The nested amplification process incorporated into the PowerSeq™ CRM Nested System, Custom results in hands-on time savings of at least one hour for one sample and more than three hours for ninety-six samples. Elapsed-time savings range from three to almost five hours. Samples prepared with the nested workflow are ready for sequencing in one day, compared to a standard PowerSeq™ workflow in two days. Fewer sample manipulation steps are required, reducing the risk of introducing DNA contamination or mixing samples.

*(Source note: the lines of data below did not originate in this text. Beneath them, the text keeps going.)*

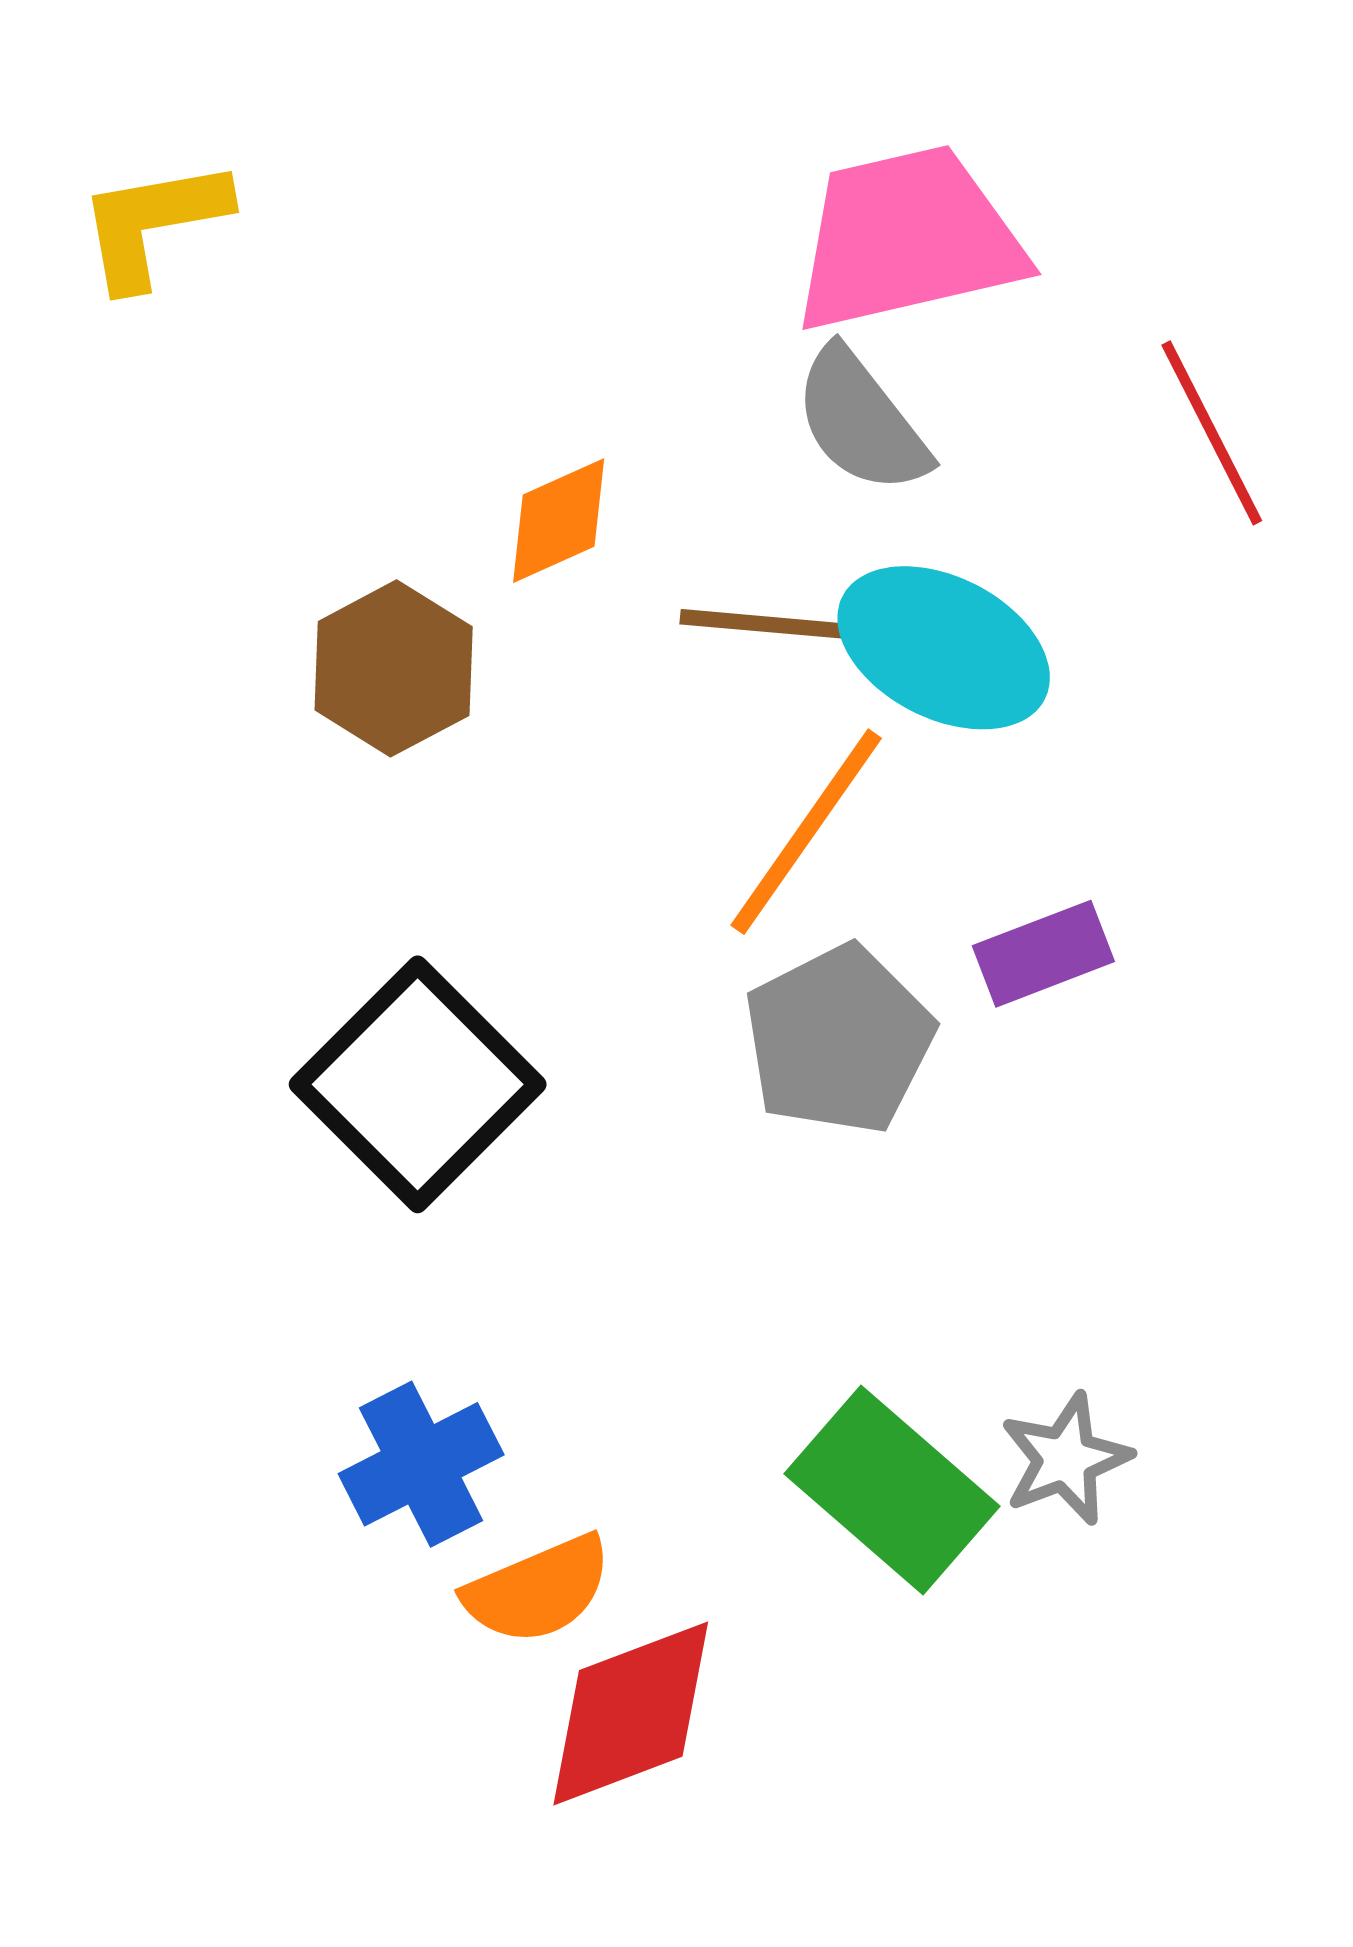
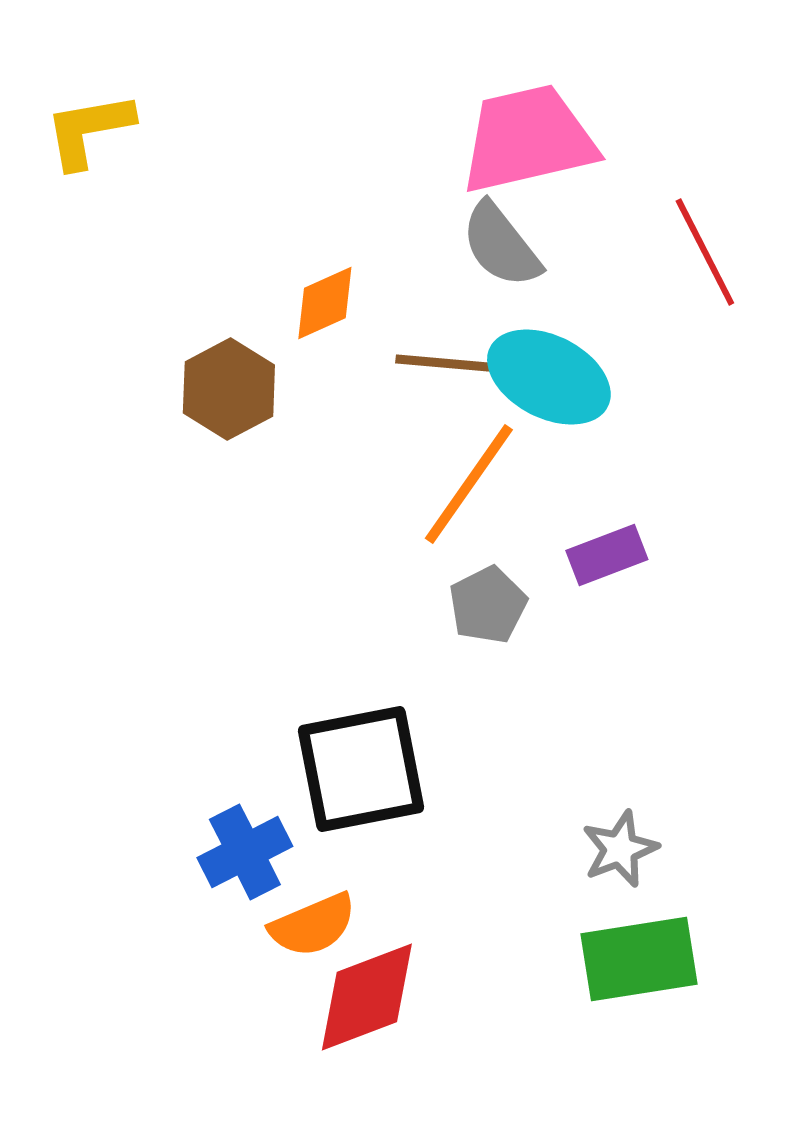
gray pentagon: (839, 1040) -> (488, 605), size x0.7
black square: (418, 1084) -> (361, 769), moved, turned 34
green rectangle: (892, 1490) -> (639, 959), moved, turned -50

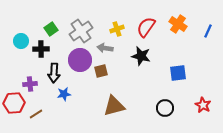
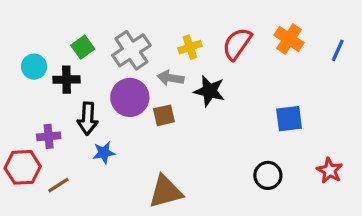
black star: (141, 56) -> (209, 91), moved
brown triangle: (114, 106) -> (166, 192), moved

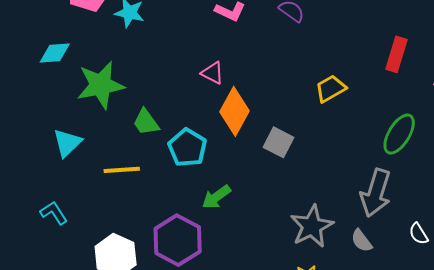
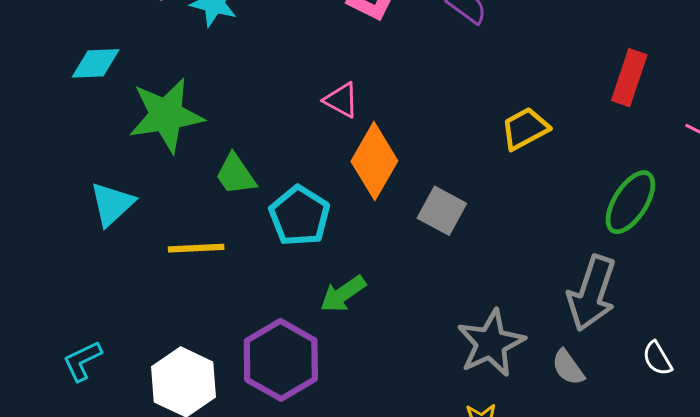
cyan L-shape: (54, 213) -> (82, 361), moved, turned -84

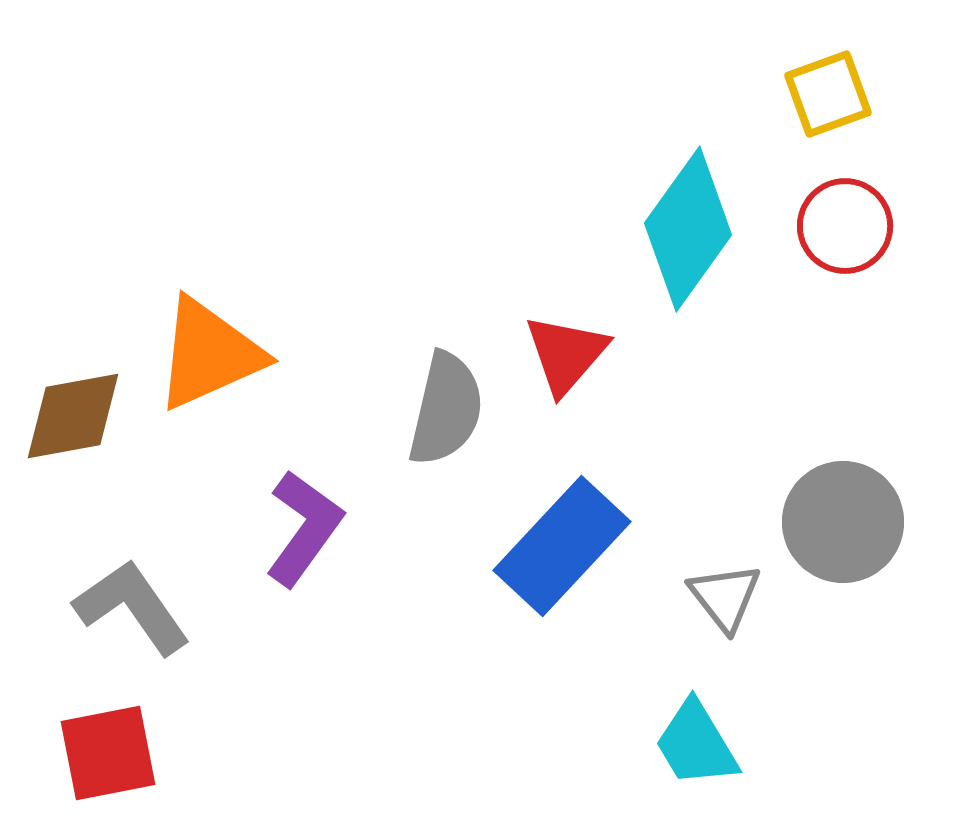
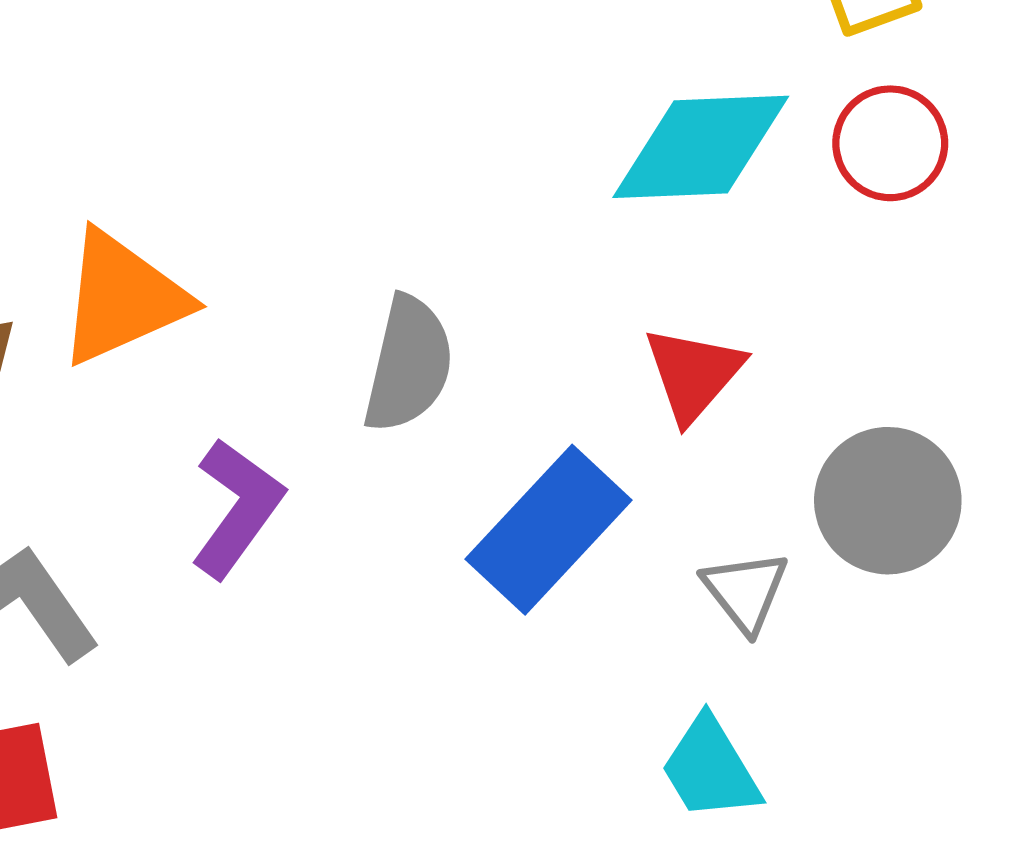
cyan diamond: (688, 229) -> (701, 147), turned 52
red triangle: (566, 354) -> (693, 374), moved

At ISHI 29, Seth Faith, PhD, presented the results of a study to optimize and validate the PowerSeq™ CRM Nested System, Custom, for forensic analysis. The research was conducted jointly by Faith’s group at Battelle (Columbus, Ohio) and the Ohio Bureau of Criminal Investigation. They extracted DNA from several sample types, including human bones, teeth, and buccal swabs, and used the PowerSeq™ CRM Nested System, Custom to amplify mtDNA forensic loci and prepare a sequencing library. After cleanup of the PCR amplicons, 24 indexed samples were pooled and sequenced on an Illumina® MiSeq® system using 2 x 300 bp paired-end reads. Bioinformatic analysis was performed using GeneMarker®HTS software (SoftGenetics, Pennsylvania). Libraries were also prepared from the provided 2800M Control DNA and Standard Reference Materials (SRM) 2392 DNA, a validated control for PCR-based forensic analysis of mtDNA. Control DNA samples were used at dilutions corresponding to 10–100,000 copies of mtDNA.
For the control samples, the sequencing data showed good coverage (100X) at a dilution corresponding to 10 copies of mtDNA. For bone samples, uniform coverage was obtained at different variant positions with input DNA at 100, 1,000 and 10,000 copies of mtDNA. Full control region haplotypes were obtained for DNA extracted from bone, teeth, buccal swabs, and the controls. The analysis also showed excellent concordance with Sanger sequencing data of the mtDNA control region.
In his presentation, Faith stressed the importance of using a mtDNA-specific quantitation method for accurate determination of the input DNA amount, as well as running duplicate PCRs to confirm variants against DNA damage in degraded samples. He also recommended using both negative and positive controls for mtDNA amplification and sequencing.
In conclusion, the PowerSeq™ CRM Nested System, Custom enabled efficient library preparation for highly sensitive variant analysis of human mtDNA by MPS. The system should enable forensic laboratories to develop more efficient and cost-effective workflows for mtDNA analysis, especially when working with degraded samples.